— Record extracts —
-- Opening Marker --

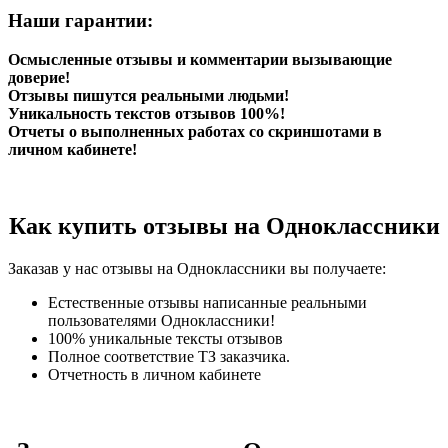
Наши гарантии:
Осмысленные отзывы и комментарии вызывающие
доверие!
Отзывы пишутся реальными людьми!
Уникальность текстов отзывов 100%!
Отчеты о выполненных работах со скриншотами в
личном кабинете!
Как купить отзывы на Одноклассники
Заказав у нас отзывы на Одноклассники вы получаете:
Естественные отзывы написанные реальными
пользователями Одноклассники!
100% уникальные тексты отзывов
Полное соответствие ТЗ заказчика.
Отчетность в личном кабинете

-- Closing Marker --

— Task directions —
From the listing above, copy every line that holds the string "Одноклассники".

— Result for this task —
Как купить отзывы на Одноклассники
Заказав у нас отзывы на Одноклассники вы получаете:
пользователями Одноклассники!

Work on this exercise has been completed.